La cour administrative d’appel de Nantes, par un arrêt rendu le 13 octobre 2025, précise les conditions d’application de l’interdiction de retour sur le territoire.
Un ressortissant de nationalité étrangère est entré en France en septembre 2022 afin de solliciter la reconnaissance de la qualité de réfugié auprès des autorités. À la suite du rejet définitif de sa demande d’asile en septembre 2024, l’autorité administrative a édicté une obligation de quitter le territoire français avec délai. Cette décision s’accompagnait d’un délai de départ volontaire de trente jours et d’une interdiction de retour sur le territoire d’une durée de deux ans.
Cependant, le tribunal administratif de Rennes a annulé cette interdiction par un jugement du 11 mars 2025, estimant la mesure entachée d’une erreur d’appréciation. L’administration a alors interjeté appel devant la juridiction supérieure pour obtenir l’annulation de ce jugement et le rétablissement de la mesure de sûreté. Elle soutient que la faible durée de présence et l’absence d’attaches familiales justifient légalement cette interdiction de retour fixée à deux ans.
Le litige porte sur la légalité d’une interdiction de retour malgré l’absence constatée de trouble à l’ordre public ou de précédentes mesures d’éloignement forcé. La juridiction d’appel considère que l’ensemble des critères tirés de l’intégration justifie la décision et procède à l’annulation du jugement de première instance. L’étude de cette solution conduit à examiner l’autonomie des conditions d’édiction de la mesure puis le contrôle de proportionnalité exercé par le juge d’appel.
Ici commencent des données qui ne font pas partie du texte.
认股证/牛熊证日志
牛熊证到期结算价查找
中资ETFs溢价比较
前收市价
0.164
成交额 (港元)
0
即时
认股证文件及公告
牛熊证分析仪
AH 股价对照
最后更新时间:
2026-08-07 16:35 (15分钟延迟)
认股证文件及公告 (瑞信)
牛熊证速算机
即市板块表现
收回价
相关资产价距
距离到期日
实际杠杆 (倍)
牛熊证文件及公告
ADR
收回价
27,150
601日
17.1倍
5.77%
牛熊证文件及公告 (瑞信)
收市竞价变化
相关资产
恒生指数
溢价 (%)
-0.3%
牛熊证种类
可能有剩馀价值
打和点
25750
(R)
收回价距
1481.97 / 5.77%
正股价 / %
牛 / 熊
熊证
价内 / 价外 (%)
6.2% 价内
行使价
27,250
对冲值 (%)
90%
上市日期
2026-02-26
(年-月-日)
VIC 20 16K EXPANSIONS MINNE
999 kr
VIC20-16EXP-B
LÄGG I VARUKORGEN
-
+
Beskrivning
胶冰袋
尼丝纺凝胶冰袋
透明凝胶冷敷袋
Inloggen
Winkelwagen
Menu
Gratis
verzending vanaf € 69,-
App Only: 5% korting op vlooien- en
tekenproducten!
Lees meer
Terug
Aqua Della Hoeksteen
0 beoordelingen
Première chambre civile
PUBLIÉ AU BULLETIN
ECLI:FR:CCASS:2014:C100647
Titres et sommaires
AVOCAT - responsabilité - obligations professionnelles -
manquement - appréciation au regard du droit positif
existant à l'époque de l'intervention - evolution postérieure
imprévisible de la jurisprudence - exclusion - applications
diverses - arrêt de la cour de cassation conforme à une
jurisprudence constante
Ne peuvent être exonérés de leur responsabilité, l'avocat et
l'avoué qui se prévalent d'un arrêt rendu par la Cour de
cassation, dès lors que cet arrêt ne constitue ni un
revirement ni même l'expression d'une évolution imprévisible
I. L’autonomie de l’interdiction de retour face aux critères de moralité publique
A. La relative indifférence du juge à l’absence de menace pour l’ordre public
Le juge administratif rappelle que l’autorité administrative dispose d’un pouvoir d’appréciation fondé sur les dispositions de l’article L. 612-8 du code de l’entrée. Le texte prévoit que « l’autorité administrative peut assortir la décision portant obligation de quitter le territoire français d’une interdiction de retour sur le territoire français ». L’édiction de cette mesure n’est pas subordonnée à l’existence préalable d’une menace pour l’ordre public ou d’une précédente mesure d’éloignement forcé de l’étranger. Cette absence de menace n’exclut pas une analyse rigoureuse des autres critères légaux encadrant la situation personnelle et familiale du ressortissant étranger.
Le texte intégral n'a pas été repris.